Required action >>
Filter the records below and copy every line containing the word "MilDef".

Entries taken from a collection:
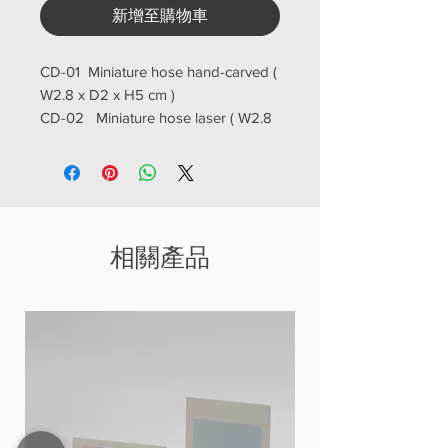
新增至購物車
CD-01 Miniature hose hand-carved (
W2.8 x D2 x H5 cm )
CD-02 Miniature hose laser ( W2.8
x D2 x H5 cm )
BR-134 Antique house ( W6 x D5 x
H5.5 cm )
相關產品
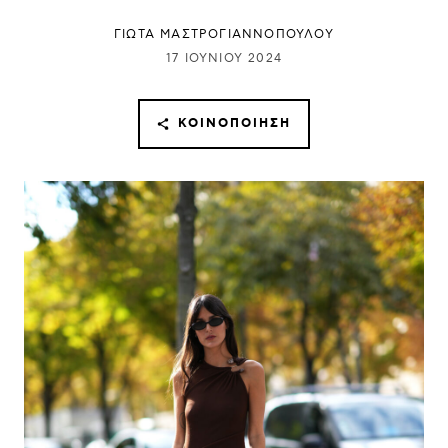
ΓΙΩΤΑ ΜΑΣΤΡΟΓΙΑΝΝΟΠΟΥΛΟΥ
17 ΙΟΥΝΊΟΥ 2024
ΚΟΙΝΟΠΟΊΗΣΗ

---

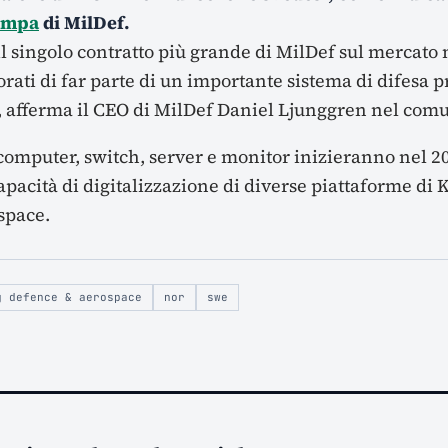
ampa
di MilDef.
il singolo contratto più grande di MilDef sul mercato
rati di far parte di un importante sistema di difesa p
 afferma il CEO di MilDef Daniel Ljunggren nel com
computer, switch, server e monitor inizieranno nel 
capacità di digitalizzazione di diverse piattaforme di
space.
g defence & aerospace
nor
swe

Task solution >>
di MilDef.
il singolo contratto più grande di MilDef sul mercato
 afferma il CEO di MilDef Daniel Ljunggren nel com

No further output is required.